Nancy and Daphne have been tending to our household and getting to know the neighborhood. We don’t have much food-storage space, so they shop regularly. But their primary goal while in France is to enjoy themselves. They go the Jardin du Luxembourg and Louvre, they practice their French, draw and do sketches. Most nights we have dinner in the apartment, but we have had some lovely meals out as well. Daphne ate snails and thought they were great. Unfortunately, with the dollar as weak as it is, we generally opt for a 1 € Fanta from the grocery store rather than a 4 € soda from a cafe. Wine, cheese and bread here are fantastic and cheap.

We have made it a point to get out and about as well. We made a nice long hike to the Eiffel Tower. The lines for both the stairs and elevators were crazy long, so we decided to save going up and enjoying the view for when Barb and Kari visit in June. Today, we bought day passes for the Metro to visit the Marché aux Puces de St-Ouen to wander what is allegedly the largest “flea market” in the world (17 acres), and then we stopped over to Vert d’Absinthe so I could try some anise-flavored alcohol. I haven’t tried it yet, but I will when I finish writing this blog entry.

I love all the book stalls along the Seine around Notre Dame, and I am especially geeked up about our proximity to the Shakespeare & Co. bookstore. That is our closest source for new and used English books. I am afraid that is as close to being Hemingway (not a Minnesotan, but still an interesting guy) as I will get.

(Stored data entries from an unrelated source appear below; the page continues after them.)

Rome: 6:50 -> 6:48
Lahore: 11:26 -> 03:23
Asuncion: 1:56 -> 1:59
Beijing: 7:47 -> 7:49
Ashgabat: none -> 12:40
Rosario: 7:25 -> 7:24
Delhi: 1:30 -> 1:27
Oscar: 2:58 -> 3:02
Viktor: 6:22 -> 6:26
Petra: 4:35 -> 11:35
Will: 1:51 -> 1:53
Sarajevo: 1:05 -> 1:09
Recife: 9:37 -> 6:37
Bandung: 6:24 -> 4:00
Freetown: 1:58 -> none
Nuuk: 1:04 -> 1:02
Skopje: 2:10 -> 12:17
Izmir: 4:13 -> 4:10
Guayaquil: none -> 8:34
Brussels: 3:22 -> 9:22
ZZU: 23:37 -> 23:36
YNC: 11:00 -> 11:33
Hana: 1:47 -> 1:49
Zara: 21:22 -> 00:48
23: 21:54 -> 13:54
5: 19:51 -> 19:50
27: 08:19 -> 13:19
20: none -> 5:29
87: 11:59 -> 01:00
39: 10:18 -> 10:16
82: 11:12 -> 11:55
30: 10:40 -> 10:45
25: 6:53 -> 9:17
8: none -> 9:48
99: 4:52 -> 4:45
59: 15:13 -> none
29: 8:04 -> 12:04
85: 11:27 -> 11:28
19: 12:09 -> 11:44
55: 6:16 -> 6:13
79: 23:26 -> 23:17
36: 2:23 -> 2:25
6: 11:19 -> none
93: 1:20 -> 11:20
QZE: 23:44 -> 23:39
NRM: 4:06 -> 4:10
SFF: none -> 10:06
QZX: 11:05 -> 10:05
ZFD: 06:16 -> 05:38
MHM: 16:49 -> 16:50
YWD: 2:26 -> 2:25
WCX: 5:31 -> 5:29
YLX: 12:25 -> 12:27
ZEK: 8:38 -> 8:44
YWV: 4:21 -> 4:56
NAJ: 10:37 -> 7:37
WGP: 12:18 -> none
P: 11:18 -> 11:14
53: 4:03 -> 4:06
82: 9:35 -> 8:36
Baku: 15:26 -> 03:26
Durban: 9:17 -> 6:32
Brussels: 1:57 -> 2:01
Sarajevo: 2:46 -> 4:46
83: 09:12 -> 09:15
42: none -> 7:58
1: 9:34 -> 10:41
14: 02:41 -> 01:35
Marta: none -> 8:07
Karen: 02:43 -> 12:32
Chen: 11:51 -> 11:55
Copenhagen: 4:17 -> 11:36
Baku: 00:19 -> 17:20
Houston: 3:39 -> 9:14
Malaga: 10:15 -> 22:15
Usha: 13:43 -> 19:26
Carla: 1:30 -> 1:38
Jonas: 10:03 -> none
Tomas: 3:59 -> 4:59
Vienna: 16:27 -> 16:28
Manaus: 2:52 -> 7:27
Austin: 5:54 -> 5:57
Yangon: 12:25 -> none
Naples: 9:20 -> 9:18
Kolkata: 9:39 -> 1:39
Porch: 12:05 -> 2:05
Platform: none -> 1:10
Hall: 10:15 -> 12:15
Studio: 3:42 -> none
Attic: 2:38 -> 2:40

The real surprise treat is how well behaved Daphne has been (knock on wood). The jetlag really kicked her back a peg, but once she got back on track she has been fun to travel with. Of course, it was uncertain for us how much appeal the City of Light would have for her, but she seems to love it. She was engrossed by the Egyptian sculptures at the Louvre, and she has finally taken to her own reading. She requests going to a cafe so that we can sit and read. Today, as a reward to for good behavior, we took her to the carousel at the Luxembourg Gardens. That is more than a mere Merry-Go-Round. The riders astride the outer circle of horses wield wooden batons that they use to impale brass rings. She got six.